What you print should match the entries exactly, only without the pictures.
-----
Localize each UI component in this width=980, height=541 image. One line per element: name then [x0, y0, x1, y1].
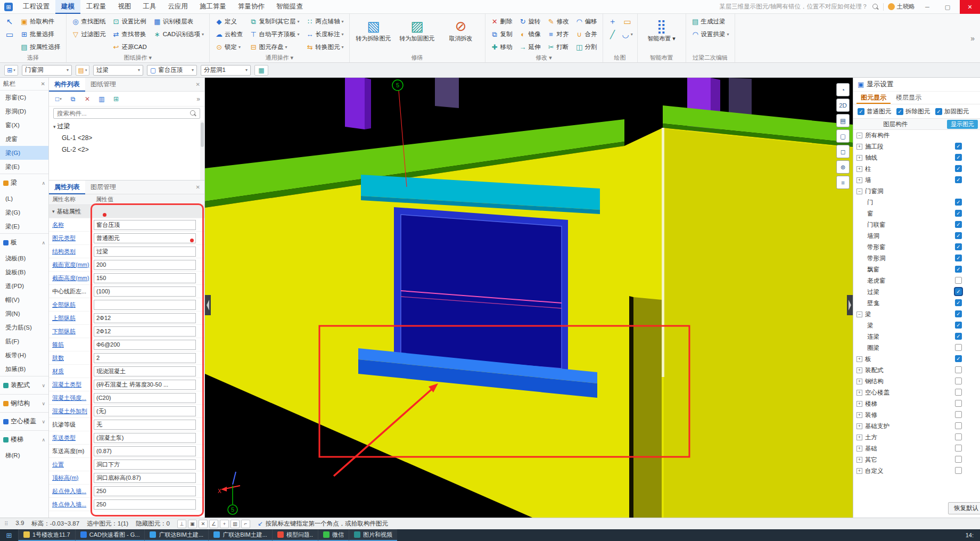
nav-item[interactable]: 筋(F) [0, 334, 48, 348]
taskbar-item[interactable]: CAD快速看图 - G... [75, 529, 145, 541]
checkbox[interactable]: ✓ [935, 108, 942, 115]
property-value[interactable]: 150 [94, 273, 196, 283]
nav-item[interactable]: (L) [0, 192, 48, 206]
viewport-right-handle[interactable] [847, 295, 853, 315]
checkbox[interactable]: ✓ [858, 108, 864, 115]
close-icon[interactable]: ✕ [192, 184, 204, 190]
expander-icon[interactable]: + [857, 356, 862, 362]
user-account[interactable]: 土晓略 [888, 3, 916, 11]
component-search[interactable] [53, 108, 200, 119]
property-value[interactable]: 250 [94, 499, 196, 510]
nav-item[interactable]: 梁(G) [0, 206, 48, 219]
ribbon-button[interactable]: ◠偏移 [573, 15, 600, 28]
ribbon-button[interactable]: ▦识别楼层表 [151, 15, 207, 28]
nav-item[interactable]: 形洞(D) [0, 104, 48, 118]
column-a[interactable] [345, 78, 365, 129]
property-name[interactable]: 截面宽度(mm) [49, 261, 94, 269]
property-value[interactable]: (C20) [94, 393, 196, 403]
copy-to-floor-button[interactable]: ▥ [96, 94, 107, 104]
visibility-checkbox[interactable]: ✓ [955, 154, 962, 161]
property-name[interactable]: 起点伸入墙... [49, 487, 94, 495]
nav-item[interactable]: 旋板(B) [0, 265, 48, 279]
layers-tool-button[interactable]: ▤▾ [76, 65, 89, 76]
ribbon-button[interactable]: ⊘取消拆改 [440, 15, 482, 43]
ribbon-button[interactable]: ↻旋转 [516, 15, 543, 28]
visibility-checkbox[interactable]: ✓ [955, 299, 962, 306]
nav-item[interactable]: 形窗(C) [0, 91, 48, 104]
ribbon-button[interactable]: ⇆转换图元▾ [303, 41, 347, 53]
property-name[interactable]: 结构类别 [49, 248, 94, 256]
visibility-checkbox[interactable]: ✓ [955, 322, 962, 329]
expander-icon[interactable]: + [857, 367, 862, 373]
property-name[interactable]: 混凝土强度... [49, 394, 94, 402]
tab[interactable]: 楼层显示 [892, 92, 926, 104]
property-name[interactable]: 终点伸入墙... [49, 501, 94, 509]
visibility-checkbox[interactable]: ✓ [955, 243, 962, 250]
visibility-checkbox[interactable]: ✓ [955, 255, 962, 261]
corner-tool[interactable]: ⌐ [241, 520, 250, 528]
component-group[interactable]: ▾过梁 [49, 120, 204, 132]
property-value[interactable]: 洞口下方 [94, 460, 196, 470]
taskbar-item[interactable]: 微信 [318, 529, 349, 541]
taskbar-item[interactable]: 模型问题.. [272, 529, 318, 541]
property-value[interactable]: 普通图元 [94, 233, 196, 243]
maximize-button[interactable]: ▢ [940, 0, 956, 14]
property-value[interactable]: 无 [94, 420, 196, 430]
copy-tool[interactable]: ▥ [230, 520, 240, 528]
nav-item[interactable]: 洞(N) [0, 307, 48, 321]
visibility-checkbox[interactable]: ✓ [955, 355, 962, 362]
visibility-checkbox[interactable]: ✓ [955, 210, 962, 217]
component-combo[interactable]: ▢窗台压顶▾ [147, 65, 197, 76]
menu-tab[interactable]: 工程量 [80, 0, 112, 14]
ribbon-button[interactable]: ∷两点辅轴▾ [303, 15, 347, 28]
visibility-checkbox[interactable] [955, 400, 962, 407]
ribbon-button[interactable]: ⧉复制到其它层▾ [247, 15, 302, 28]
property-value[interactable]: 2 [94, 353, 196, 363]
property-value[interactable]: (混凝土泵) [94, 433, 196, 443]
expander-icon[interactable]: + [857, 412, 862, 418]
ribbon-button[interactable]: ⊟图元存盘▾ [247, 41, 302, 53]
ribbon-expand-button[interactable]: » [965, 34, 980, 43]
property-name[interactable]: 箍筋 [49, 341, 94, 349]
expander-icon[interactable]: + [857, 379, 862, 384]
property-value[interactable]: (无) [94, 406, 196, 416]
ortho-tool[interactable]: ⊥ [177, 520, 186, 528]
visibility-checkbox[interactable] [955, 277, 962, 284]
ribbon-button[interactable]: ▭ [621, 15, 635, 28]
property-name[interactable]: 顶标高(m) [49, 474, 94, 482]
menu-tab[interactable]: 视图 [112, 0, 137, 14]
expander-icon[interactable]: + [857, 177, 862, 183]
column-b[interactable] [435, 78, 459, 108]
clear-tool[interactable]: ✕ [199, 520, 208, 528]
menu-tab[interactable]: 云应用 [162, 0, 194, 14]
expander-icon[interactable]: − [857, 133, 862, 138]
nav-section[interactable]: 板∧ [0, 233, 48, 251]
window-glass[interactable] [401, 215, 562, 368]
visibility-checkbox[interactable]: ✓ [955, 199, 962, 206]
ribbon-button[interactable]: ◆定义 [212, 15, 246, 28]
nav-item[interactable]: 受力筋(S) [0, 321, 48, 334]
nav-section[interactable]: 梁∧ [0, 174, 48, 192]
cube-view-tool[interactable]: ▢ [836, 129, 850, 143]
wall-right-face[interactable] [664, 129, 853, 518]
filter-check[interactable]: ✓拆除图元 [896, 108, 930, 116]
nav-item[interactable]: 帽(V) [0, 293, 48, 307]
property-name[interactable]: 全部纵筋 [49, 301, 94, 309]
taskbar-item[interactable]: 1号楼改造11.7 [18, 529, 75, 541]
ribbon-button[interactable]: ⊞批量选择 [18, 28, 63, 40]
expander-icon[interactable]: + [857, 446, 862, 452]
search-icon[interactable] [872, 4, 879, 10]
visibility-checkbox[interactable]: ✓ [955, 333, 962, 340]
view-2d-tool[interactable]: 2D [836, 99, 850, 112]
checkbox[interactable]: ✓ [896, 108, 903, 115]
property-value[interactable]: 过梁 [94, 247, 196, 257]
property-name[interactable]: 下部纵筋 [49, 327, 94, 335]
ribbon-button[interactable]: ⊙锁定▾ [212, 41, 246, 53]
pier[interactable] [633, 297, 662, 518]
ribbon-button[interactable]: ◡▾ [621, 28, 635, 40]
visibility-checkbox[interactable]: ✓ [955, 176, 962, 183]
nav-item[interactable]: 梁(G) [0, 146, 48, 160]
visibility-checkbox[interactable] [955, 344, 962, 351]
layers-view-tool[interactable]: ▤ [836, 114, 850, 127]
ribbon-button[interactable]: ↖ [3, 15, 17, 28]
-----
- Worked solution:
Localize each UI component in this width=980, height=541 image. One line per element: name then [x0, y0, x1, y1].
nav-item[interactable]: 筋(F) [0, 334, 48, 348]
taskbar-item[interactable]: CAD快速看图 - G... [75, 529, 145, 541]
checkbox[interactable]: ✓ [935, 108, 942, 115]
property-value[interactable]: 150 [94, 273, 196, 283]
nav-item[interactable]: (L) [0, 192, 48, 206]
viewport-right-handle[interactable] [847, 295, 853, 315]
checkbox[interactable]: ✓ [858, 108, 864, 115]
close-icon[interactable]: ✕ [192, 184, 204, 190]
expander-icon[interactable]: + [857, 356, 862, 362]
user-account[interactable]: 土晓略 [888, 3, 916, 11]
component-search[interactable] [53, 108, 200, 119]
property-value[interactable]: 250 [94, 499, 196, 510]
nav-item[interactable]: 梁(G) [0, 206, 48, 219]
ribbon-button[interactable]: ◠偏移 [573, 15, 600, 28]
ribbon-button[interactable]: ▦识别楼层表 [151, 15, 207, 28]
nav-item[interactable]: 形洞(D) [0, 104, 48, 118]
column-a[interactable] [345, 78, 365, 129]
property-name[interactable]: 截面宽度(mm) [49, 261, 94, 269]
property-value[interactable]: (C20) [94, 393, 196, 403]
copy-to-floor-button[interactable]: ▥ [96, 94, 107, 104]
visibility-checkbox[interactable]: ✓ [955, 154, 962, 161]
property-name[interactable]: 起点伸入墙... [49, 487, 94, 495]
nav-item[interactable]: 旋板(B) [0, 265, 48, 279]
layers-tool-button[interactable]: ▤▾ [76, 65, 89, 76]
ribbon-button[interactable]: ⊘取消拆改 [440, 15, 482, 43]
ribbon-button[interactable]: ↻旋转 [516, 15, 543, 28]
visibility-checkbox[interactable]: ✓ [955, 299, 962, 306]
nav-item[interactable]: 形窗(C) [0, 91, 48, 104]
ribbon-button[interactable]: ⇆转换图元▾ [303, 41, 347, 53]
property-name[interactable]: 结构类别 [49, 248, 94, 256]
visibility-checkbox[interactable]: ✓ [955, 322, 962, 329]
expander-icon[interactable]: + [857, 367, 862, 373]
property-name[interactable]: 混凝土强度... [49, 394, 94, 402]
tab[interactable]: 楼层显示 [892, 92, 926, 104]
property-name[interactable]: 终点伸入墙... [49, 501, 94, 509]
visibility-checkbox[interactable]: ✓ [955, 243, 962, 250]
visibility-checkbox[interactable]: ✓ [955, 255, 962, 261]
corner-tool[interactable]: ⌐ [241, 520, 250, 528]
component-group[interactable]: ▾过梁 [49, 120, 204, 132]
property-value[interactable]: 洞口下方 [94, 460, 196, 470]
taskbar-item[interactable]: 微信 [318, 529, 349, 541]
taskbar-item[interactable]: 模型问题.. [272, 529, 318, 541]
property-value[interactable]: 普通图元 [94, 233, 196, 243]
maximize-button[interactable]: ▢ [940, 0, 956, 14]
property-value[interactable]: 无 [94, 420, 196, 430]
copy-tool[interactable]: ▥ [230, 520, 240, 528]
nav-item[interactable]: 洞(N) [0, 307, 48, 321]
visibility-checkbox[interactable]: ✓ [955, 355, 962, 362]
visibility-checkbox[interactable]: ✓ [955, 210, 962, 217]
component-combo[interactable]: ▢窗台压顶▾ [147, 65, 197, 76]
menu-tab[interactable]: 工程量 [80, 0, 112, 14]
ribbon-button[interactable]: ∷两点辅轴▾ [303, 15, 347, 28]
visibility-checkbox[interactable] [955, 400, 962, 407]
ribbon-button[interactable]: ⧉复制到其它层▾ [247, 15, 302, 28]
property-value[interactable]: 2 [94, 353, 196, 363]
property-value[interactable]: (混凝土泵) [94, 433, 196, 443]
expander-icon[interactable]: + [857, 412, 862, 418]
ribbon-button[interactable]: ⊟图元存盘▾ [247, 41, 302, 53]
ribbon-expand-button[interactable]: » [965, 34, 980, 43]
property-name[interactable]: 箍筋 [49, 341, 94, 349]
expander-icon[interactable]: + [857, 379, 862, 384]
property-value[interactable]: (无) [94, 406, 196, 416]
ortho-tool[interactable]: ⊥ [177, 520, 186, 528]
visibility-checkbox[interactable] [955, 277, 962, 284]
ribbon-button[interactable]: ▭ [621, 15, 635, 28]
property-name[interactable]: 顶标高(m) [49, 474, 94, 482]
menu-tab[interactable]: 视图 [112, 0, 137, 14]
expander-icon[interactable]: + [857, 177, 862, 183]
column-b[interactable] [435, 78, 459, 108]
clear-tool[interactable]: ✕ [199, 520, 208, 528]
menu-tab[interactable]: 云应用 [162, 0, 194, 14]
expander-icon[interactable]: − [857, 133, 862, 138]
nav-section[interactable]: 板∧ [0, 233, 48, 251]
window-glass[interactable] [401, 215, 562, 368]
visibility-checkbox[interactable]: ✓ [955, 199, 962, 206]
ribbon-button[interactable]: ◆定义 [212, 15, 246, 28]
nav-item[interactable]: 受力筋(S) [0, 321, 48, 334]
nav-section[interactable]: 梁∧ [0, 174, 48, 192]
cube-view-tool[interactable]: ▢ [836, 129, 850, 143]
wall-right-face[interactable] [664, 129, 853, 518]
filter-check[interactable]: ✓拆除图元 [896, 108, 930, 116]
nav-item[interactable]: 帽(V) [0, 293, 48, 307]
property-name[interactable]: 全部纵筋 [49, 301, 94, 309]
taskbar-item[interactable]: 1号楼改造11.7 [18, 529, 75, 541]
ribbon-button[interactable]: ⊞批量选择 [18, 28, 63, 40]
expander-icon[interactable]: + [857, 446, 862, 452]
search-icon[interactable] [872, 4, 879, 10]
visibility-checkbox[interactable]: ✓ [955, 333, 962, 340]
view-2d-tool[interactable]: 2D [836, 99, 850, 112]
checkbox[interactable]: ✓ [896, 108, 903, 115]
property-value[interactable]: 过梁 [94, 247, 196, 257]
property-name[interactable]: 下部纵筋 [49, 327, 94, 335]
ribbon-button[interactable]: ⊙锁定▾ [212, 41, 246, 53]
pier[interactable] [633, 297, 662, 518]
ribbon-button[interactable]: ◡▾ [621, 28, 635, 40]
visibility-checkbox[interactable]: ✓ [955, 176, 962, 183]
nav-item[interactable]: 梁(G) [0, 146, 48, 160]
visibility-checkbox[interactable] [955, 344, 962, 351]
layers-view-tool[interactable]: ▤ [836, 114, 850, 127]
ribbon-button[interactable]: ↖ [3, 15, 17, 28]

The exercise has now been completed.